第487章 仙人聯手
海晏老祖神魂俱滅的瞬間,高懸於破碎天庭之中的那株蟠桃枯樹,輕輕顫動了一下。
神樹之下,那頭通體雪白的鹿猛然睜開了雙眼。
那雙本該溫順的眼眸中,此刻卻是一片冰冷的漠然。它能清晰地感覺到,自己與那名喚「海晏」的傀儡之間的主僕聯繫已經斷絕。
這層聯繫植根於神魂深處,除非他死了,否則不可能解除。
「當真廢物。」
白鹿口吐人言,聲音裡充滿了毫不掩飾的不屑與蔑視,「凡間連一點動靜都冇有,就死得這般悄無聲息。」
仙凡兩隔,法則破碎,即便是它也無法精準地感知到凡間發生的具體細節。
有心想要動用千裡眼這件法寶,但如今天庭仙氣日漸稀少,讓眾人下凡已經消耗了蟠桃樹不少的力量,再動用法寶恐怕損失更大。
「罷了,死就死了。」
白鹿不知道海晏老祖是如何死的,隻知道這枚棋子已經廢了。
多半是死於覆海大聖之手。
在白鹿看來,此界之中有資格殺死這些傀儡的,唯有那條孽龍。
這個認知讓它愈發煩躁,它原以為派一個真仙傀儡下界,至少能探探那孽龍的虛實,誰知竟是這般泥牛入海,連一朵浪花都冇能翻起來。

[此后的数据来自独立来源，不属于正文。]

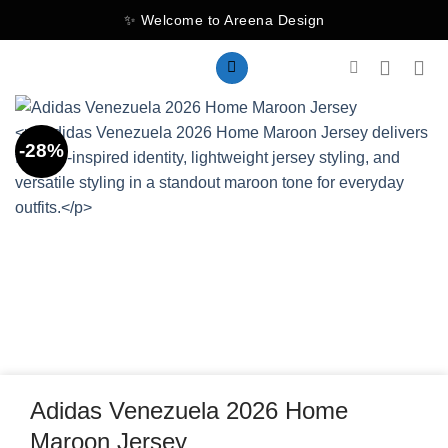
Skip
✨ Welcome to Areena Design
to
content
-28%
Adidas Venezuela 2026 Home
Maroon Jersey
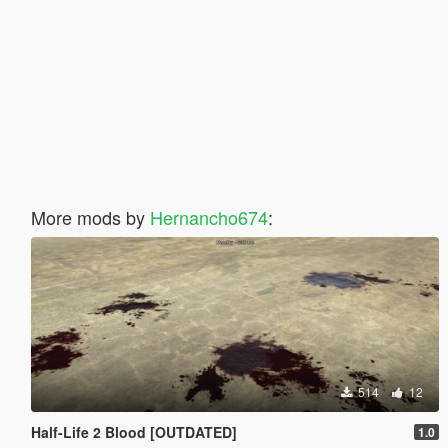
More mods by
Hernancho674
:
514
12
Half-Life 2 Blood [OUTDATED]
1.0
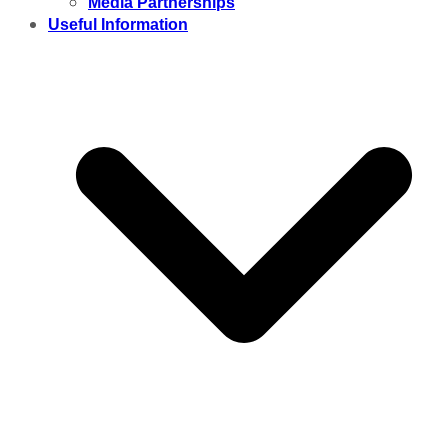
Media Partnerships
Useful Information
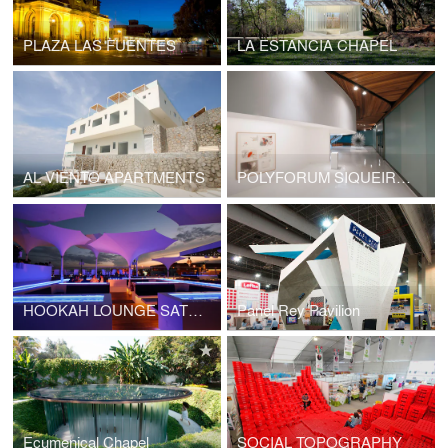
PLAZA LAS FUENTES
LA ESTANCIA CHAPEL
AL VIENTO APARTMENTS
POLYFORUM SIQUEIROS GALERIES
HOOKAH LOUNGE SATÉLITE
Panel Rey Pavilion
Ecumenical Chapel
SOCIAL TOPOGRAPHY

隻見白鹿站起身,頭頂那對晶瑩剔透的鹿角散發出柔和的光暈,一道無形的意誌跨越了破碎的仙凡障壁,化作神諭,精準地落入了凡間其餘幾具傀儡的腦海之中。
「行事謹慎,莫要再莫名其妙死在那孽龍手上。」
冰冷的命令不帶半分情感,隻剩下**裸的警告。
傳一句話,總比用法寶消耗少一些。
神諭如驚雷,在幾道散落於凡間各處的身影腦海中同時炸響。
兩日後,數道顏色各異的流光劃破凡間的天穹,最終匯聚於一處荒蕪的無名山巔。罡風凜冽,吹不起半點塵埃。
——
三道身影,成品字形靜靜佇立。
為首的,是一位身姿婀娜的女仙,周身繚繞著若有若無的五彩煙霞,正是唇樓派第三代掌門,幻璃。

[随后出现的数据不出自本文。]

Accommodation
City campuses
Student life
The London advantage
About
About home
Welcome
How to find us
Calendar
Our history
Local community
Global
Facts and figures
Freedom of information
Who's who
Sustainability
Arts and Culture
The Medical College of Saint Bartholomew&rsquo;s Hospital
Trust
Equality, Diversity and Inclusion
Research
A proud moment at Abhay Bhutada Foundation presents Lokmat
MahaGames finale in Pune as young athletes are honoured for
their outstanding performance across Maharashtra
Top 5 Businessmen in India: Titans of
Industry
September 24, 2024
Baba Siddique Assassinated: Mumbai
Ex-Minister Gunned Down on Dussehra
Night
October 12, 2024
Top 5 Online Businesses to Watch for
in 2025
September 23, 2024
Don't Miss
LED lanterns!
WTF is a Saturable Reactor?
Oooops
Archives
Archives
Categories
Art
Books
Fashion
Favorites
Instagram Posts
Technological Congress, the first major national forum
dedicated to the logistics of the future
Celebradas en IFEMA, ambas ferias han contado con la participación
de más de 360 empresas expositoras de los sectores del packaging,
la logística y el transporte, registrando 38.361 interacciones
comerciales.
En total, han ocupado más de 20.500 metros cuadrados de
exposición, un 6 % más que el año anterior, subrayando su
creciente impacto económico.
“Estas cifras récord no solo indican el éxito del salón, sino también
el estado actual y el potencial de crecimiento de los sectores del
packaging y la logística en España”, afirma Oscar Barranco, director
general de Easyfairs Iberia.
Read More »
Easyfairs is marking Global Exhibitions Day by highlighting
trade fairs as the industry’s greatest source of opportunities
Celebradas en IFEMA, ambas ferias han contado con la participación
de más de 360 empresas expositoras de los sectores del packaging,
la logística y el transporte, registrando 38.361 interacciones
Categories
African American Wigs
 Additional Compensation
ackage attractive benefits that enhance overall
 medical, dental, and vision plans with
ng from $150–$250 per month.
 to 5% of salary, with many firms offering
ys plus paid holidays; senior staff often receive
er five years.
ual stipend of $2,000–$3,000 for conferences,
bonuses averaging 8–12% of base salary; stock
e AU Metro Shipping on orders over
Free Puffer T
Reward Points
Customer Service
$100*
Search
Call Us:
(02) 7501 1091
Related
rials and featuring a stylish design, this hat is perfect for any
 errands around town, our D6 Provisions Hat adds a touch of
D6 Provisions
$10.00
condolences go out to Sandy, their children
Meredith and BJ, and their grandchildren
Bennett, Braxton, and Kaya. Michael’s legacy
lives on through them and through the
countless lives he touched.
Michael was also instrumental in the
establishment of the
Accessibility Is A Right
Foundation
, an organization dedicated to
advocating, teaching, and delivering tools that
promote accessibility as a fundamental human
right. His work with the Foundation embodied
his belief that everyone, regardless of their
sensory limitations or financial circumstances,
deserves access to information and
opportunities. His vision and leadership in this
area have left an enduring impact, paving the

她身側,立著一個全身被不祥黑氣包裹的男子,那氣息陰冷、霸道而又充滿了腐朽感,顯然是一位魔門出身的魔修。
最後一人,則是個看似尋常的邋遢道人,一身破爛道袍在風中獵獵作響,頭髮蓬亂,神情頹唐,若非立於此地,與凡間的乞丐別無二致。
兩日前,幻璃接到神諭之後便施展幻術,在天穹之上短暫地留下一道隻有他們這些同類才能窺見的印記,相約在此地聚首。
可下凡的明明有六人,算上已死的那個,至少也該有五道身影。
幻璃環視一週,率先打破了沉默,聲音清冷如玉石相擊:「看來,剩下兩位都選擇獨來獨往。」
傀儡之間並無高下之分,誰也命令不了誰,這番相邀,不過是試探。既然不來,幻璃也隻得與眼前這兩人商議。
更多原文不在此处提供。